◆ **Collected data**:

^^^^

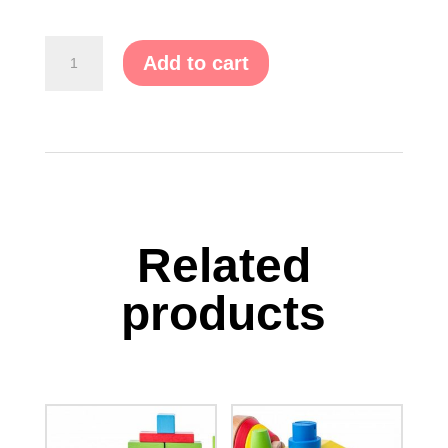
Pink
Add to cart
Palace
Tent
quantity
Related
products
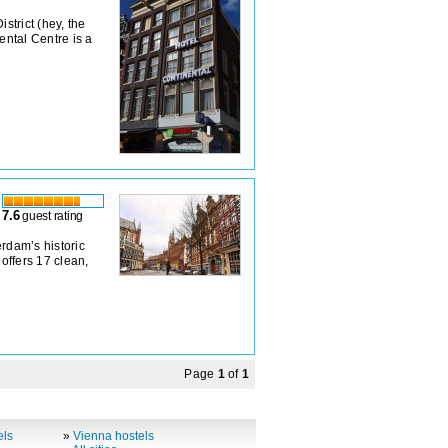
strict (hey, the
ental Centre is a
7.6
guest rating
rdam’s historic
 offers 17 clean,
Page
1
of
1
els
»
Vienna hostels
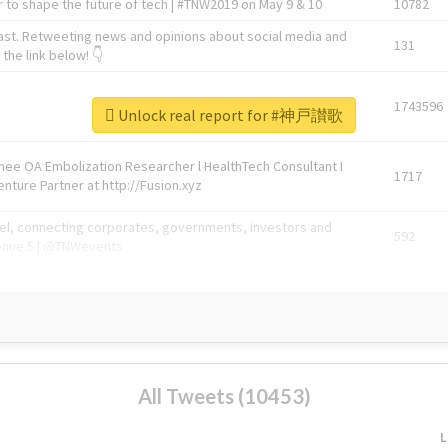
 to shape the future of tech | #TNW2019 on May 9 & 10
10782
ast. Retweeting news and opinions about social media and
131
the link below! 👇
1743596
Unlock real report for #神戸讃歌
Knee OA Embolization Researcher l HealthTech Consultant I
1717
enture Partner at http://Fusion.xyz
abel, connecting corporates, governments, investors and
592
enue 5 | @TNWevents
All Tweets (10453)
L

^^^^

Your output should be the records above, duplicated exactly and picture-free.

◆ **Output for this exercise**:
Pink
Add to cart
Palace
Tent
quantity
Related
products
strict (hey, the
ental Centre is a
7.6
guest rating
rdam’s historic
 offers 17 clean,
Page
1
of
1
els
»
Vienna hostels
 to shape the future of tech | #TNW2019 on May 9 & 10
10782
ast. Retweeting news and opinions about social media and
131
the link below! 👇
1743596
Unlock real report for #神戸讃歌
Knee OA Embolization Researcher l HealthTech Consultant I
1717
enture Partner at http://Fusion.xyz
abel, connecting corporates, governments, investors and
592
enue 5 | @TNWevents
All Tweets (10453)
L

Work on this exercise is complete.